“I declare, it is always so,” soliloquized Leon. “When you get everything going just as you want it to, there is always somebody to step in and knock the thing into a cocked hat. Smith won’t get the money, and he might as well give up trying.”
“Bring on your rebs, I say,” repeated Dawson, raising his carbine and looking all around. “We’re ready for a fight!”
“You may sing a different tune from that,” said Mr. Giddings.
“I know I may, but I hope not,” said Dawson. “I want to keep up long enough to pay the rebels for burning our house.”
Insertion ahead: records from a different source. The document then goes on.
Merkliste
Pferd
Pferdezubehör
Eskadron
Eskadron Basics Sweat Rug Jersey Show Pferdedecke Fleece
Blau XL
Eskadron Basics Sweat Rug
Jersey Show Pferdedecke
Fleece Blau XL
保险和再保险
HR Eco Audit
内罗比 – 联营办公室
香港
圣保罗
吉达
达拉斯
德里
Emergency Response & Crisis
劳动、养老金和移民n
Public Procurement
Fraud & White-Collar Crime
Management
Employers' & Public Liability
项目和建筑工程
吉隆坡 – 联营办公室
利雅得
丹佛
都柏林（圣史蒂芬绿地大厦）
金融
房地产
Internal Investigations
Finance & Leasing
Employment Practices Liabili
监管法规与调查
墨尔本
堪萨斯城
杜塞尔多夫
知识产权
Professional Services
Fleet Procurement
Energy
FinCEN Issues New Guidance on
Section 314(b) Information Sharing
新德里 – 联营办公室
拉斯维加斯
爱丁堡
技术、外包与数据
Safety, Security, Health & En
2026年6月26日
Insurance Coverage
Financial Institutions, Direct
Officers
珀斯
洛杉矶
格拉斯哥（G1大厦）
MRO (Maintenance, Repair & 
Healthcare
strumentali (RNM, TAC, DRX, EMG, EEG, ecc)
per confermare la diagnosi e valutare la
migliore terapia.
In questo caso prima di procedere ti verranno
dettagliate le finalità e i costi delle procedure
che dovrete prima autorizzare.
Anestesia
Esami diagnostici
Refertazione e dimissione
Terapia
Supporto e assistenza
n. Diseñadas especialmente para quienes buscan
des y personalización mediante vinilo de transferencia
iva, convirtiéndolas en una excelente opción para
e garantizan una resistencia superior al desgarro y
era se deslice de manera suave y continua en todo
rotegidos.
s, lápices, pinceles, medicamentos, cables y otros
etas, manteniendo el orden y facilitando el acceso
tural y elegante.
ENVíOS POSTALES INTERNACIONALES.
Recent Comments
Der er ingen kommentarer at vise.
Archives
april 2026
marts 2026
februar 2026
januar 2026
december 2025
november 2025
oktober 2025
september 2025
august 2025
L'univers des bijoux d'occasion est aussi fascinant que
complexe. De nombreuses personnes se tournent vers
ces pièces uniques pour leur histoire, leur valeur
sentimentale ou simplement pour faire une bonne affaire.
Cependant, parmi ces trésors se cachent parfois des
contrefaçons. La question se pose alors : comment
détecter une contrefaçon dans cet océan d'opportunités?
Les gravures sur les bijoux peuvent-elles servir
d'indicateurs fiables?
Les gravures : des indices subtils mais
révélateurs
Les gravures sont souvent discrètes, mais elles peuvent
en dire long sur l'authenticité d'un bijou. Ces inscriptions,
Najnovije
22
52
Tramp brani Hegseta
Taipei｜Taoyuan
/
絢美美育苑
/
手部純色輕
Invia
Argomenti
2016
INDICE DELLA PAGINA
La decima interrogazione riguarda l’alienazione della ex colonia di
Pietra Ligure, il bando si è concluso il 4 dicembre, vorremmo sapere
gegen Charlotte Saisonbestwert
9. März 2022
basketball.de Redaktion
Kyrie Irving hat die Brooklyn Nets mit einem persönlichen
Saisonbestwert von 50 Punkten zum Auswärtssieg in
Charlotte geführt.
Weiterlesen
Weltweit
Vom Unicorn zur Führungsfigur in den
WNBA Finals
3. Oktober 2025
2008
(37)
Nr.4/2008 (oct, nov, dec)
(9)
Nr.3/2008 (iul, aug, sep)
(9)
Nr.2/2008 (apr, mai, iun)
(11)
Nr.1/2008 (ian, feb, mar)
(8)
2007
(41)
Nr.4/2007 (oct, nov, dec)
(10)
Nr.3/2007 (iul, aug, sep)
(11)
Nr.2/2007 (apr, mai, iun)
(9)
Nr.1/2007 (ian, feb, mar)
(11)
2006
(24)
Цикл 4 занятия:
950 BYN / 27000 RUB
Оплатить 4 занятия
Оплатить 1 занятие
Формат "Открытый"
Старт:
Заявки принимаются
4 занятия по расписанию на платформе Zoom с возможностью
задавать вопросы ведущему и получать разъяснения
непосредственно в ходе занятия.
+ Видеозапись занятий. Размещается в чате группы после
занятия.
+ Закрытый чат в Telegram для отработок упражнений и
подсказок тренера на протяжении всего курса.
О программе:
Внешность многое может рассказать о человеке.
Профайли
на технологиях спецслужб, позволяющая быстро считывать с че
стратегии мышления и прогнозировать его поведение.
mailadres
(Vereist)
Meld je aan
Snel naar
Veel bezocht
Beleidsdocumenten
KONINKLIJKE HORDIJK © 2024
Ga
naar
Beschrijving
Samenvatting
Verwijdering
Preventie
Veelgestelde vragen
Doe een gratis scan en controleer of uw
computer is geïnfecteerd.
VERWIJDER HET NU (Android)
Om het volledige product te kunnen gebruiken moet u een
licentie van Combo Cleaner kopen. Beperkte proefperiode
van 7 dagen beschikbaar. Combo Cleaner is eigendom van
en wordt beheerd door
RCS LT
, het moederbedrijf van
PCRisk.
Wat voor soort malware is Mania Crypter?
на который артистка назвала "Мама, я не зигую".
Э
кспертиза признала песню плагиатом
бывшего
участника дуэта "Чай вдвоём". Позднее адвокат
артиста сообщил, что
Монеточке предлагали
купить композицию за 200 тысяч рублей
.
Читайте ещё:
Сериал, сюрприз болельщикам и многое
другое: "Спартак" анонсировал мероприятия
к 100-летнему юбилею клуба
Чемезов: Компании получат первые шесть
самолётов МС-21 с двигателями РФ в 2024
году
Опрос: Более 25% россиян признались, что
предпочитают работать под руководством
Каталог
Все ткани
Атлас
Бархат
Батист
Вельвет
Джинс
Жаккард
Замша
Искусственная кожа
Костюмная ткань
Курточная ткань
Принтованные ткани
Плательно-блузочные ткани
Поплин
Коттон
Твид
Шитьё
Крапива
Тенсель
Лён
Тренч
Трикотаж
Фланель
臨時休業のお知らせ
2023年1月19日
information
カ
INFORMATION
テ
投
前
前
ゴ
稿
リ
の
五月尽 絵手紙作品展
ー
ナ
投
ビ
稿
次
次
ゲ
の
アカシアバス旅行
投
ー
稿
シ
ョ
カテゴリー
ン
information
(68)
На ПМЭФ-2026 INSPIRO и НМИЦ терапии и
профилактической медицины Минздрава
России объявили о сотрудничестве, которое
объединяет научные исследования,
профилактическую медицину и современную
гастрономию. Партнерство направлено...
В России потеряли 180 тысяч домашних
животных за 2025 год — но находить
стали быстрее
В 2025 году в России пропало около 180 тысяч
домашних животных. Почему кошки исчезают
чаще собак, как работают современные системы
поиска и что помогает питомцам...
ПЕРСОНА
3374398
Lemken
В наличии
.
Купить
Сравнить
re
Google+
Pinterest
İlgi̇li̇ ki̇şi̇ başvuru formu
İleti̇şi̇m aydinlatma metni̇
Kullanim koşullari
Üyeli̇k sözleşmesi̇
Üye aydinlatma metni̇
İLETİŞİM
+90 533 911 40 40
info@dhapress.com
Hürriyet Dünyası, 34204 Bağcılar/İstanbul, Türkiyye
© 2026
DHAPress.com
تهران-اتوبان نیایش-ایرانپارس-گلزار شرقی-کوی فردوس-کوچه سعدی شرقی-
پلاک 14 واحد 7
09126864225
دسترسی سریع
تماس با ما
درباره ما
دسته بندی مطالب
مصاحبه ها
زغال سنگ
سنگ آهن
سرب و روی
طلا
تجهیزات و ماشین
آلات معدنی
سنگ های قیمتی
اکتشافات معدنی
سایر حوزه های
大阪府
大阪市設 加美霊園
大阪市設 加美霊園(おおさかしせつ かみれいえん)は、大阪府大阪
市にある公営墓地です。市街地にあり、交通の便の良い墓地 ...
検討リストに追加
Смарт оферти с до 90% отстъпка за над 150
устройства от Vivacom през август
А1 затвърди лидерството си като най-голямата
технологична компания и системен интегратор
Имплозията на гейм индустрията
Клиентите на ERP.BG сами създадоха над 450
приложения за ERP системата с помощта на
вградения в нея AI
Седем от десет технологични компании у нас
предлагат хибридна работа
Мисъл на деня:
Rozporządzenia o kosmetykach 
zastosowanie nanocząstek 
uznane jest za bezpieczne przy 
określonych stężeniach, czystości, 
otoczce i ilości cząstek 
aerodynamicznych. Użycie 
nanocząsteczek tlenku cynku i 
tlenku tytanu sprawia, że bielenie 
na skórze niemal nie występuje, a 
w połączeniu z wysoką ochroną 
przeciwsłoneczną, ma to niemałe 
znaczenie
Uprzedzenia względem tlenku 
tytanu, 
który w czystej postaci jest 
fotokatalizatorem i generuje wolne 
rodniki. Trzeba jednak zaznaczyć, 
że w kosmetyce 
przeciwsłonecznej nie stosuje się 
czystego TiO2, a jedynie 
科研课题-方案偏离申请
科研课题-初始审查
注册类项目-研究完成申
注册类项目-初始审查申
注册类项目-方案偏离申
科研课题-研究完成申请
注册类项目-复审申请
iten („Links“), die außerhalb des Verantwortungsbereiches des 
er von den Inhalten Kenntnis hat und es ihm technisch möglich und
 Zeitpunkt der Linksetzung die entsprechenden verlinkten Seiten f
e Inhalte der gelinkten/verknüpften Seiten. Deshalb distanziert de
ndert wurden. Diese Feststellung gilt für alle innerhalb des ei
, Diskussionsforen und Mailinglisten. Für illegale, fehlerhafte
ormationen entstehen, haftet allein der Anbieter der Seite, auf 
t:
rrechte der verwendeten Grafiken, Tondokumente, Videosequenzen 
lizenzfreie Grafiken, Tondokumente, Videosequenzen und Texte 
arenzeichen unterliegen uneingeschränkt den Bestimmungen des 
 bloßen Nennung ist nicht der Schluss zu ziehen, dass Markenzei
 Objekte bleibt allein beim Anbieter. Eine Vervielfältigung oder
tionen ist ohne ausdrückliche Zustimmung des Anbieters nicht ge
It was three o’clock when they arrived within sight of Ellisville, and then Mr. Dawson, who had been riding all the way with Mr. Sprague, took command. Under his supervision the Union men were all posted behind the breastworks, and each one knew where he belonged. His camp was right where he halted, and all the men had to do was to throw off their arms, picket their horses and wait for dinner and supper, which were to be served together. If there was anything to which Leon objected it was to being held down with a firm hand. He wanted to go with his father, for by doing that he knew that he would be in a fair way to learn all the news that happened within the borders of the Jones-County Confederacy, as well as some things that occurred outside of it; so he climbed the breastworks and went down to the porch of the hotel, where he found all the chief men of the county gathered and holding a consultation with his father.
“I thought it best to burn the bridge, and move our pickets up nearer headquarters, for it would put the rebels to some trouble to swim their horses over the creek,” Mr. Knight was saying to his father when he came up. “If we only had our breastworks built nearer the creek we could whip them before they ever got across.”
“I think that is the best way, and I wondered long ago that you didn’t think of it before,” said Mr. Sprague. “Halloo! there is something coming, down there. And what’s that waving over them? It is a white flag, as sure as I live! Knight, you are getting to be a big man when the enemy comes to consult you in that way.”
“I declare, I believe that’s what it is!” said Mr. Knight, after he and the other chief men of the party had taken a good view of it. “Now, we don’t want them to see how many men we have got, and I want you to order them all into the breastworks out of sight. Tell them that we will describe the whole thing to them after the rebels go away.”
The chief men went off at once to obey the order, and by time the two Confederates got up to the hotel porch there wasn’t more than a half-dozen of them in sight—just enough to act as body-guard for the President. There were two rebels in the party, and with them were four pickets whom they had picked up after they had swam their horses across the creek.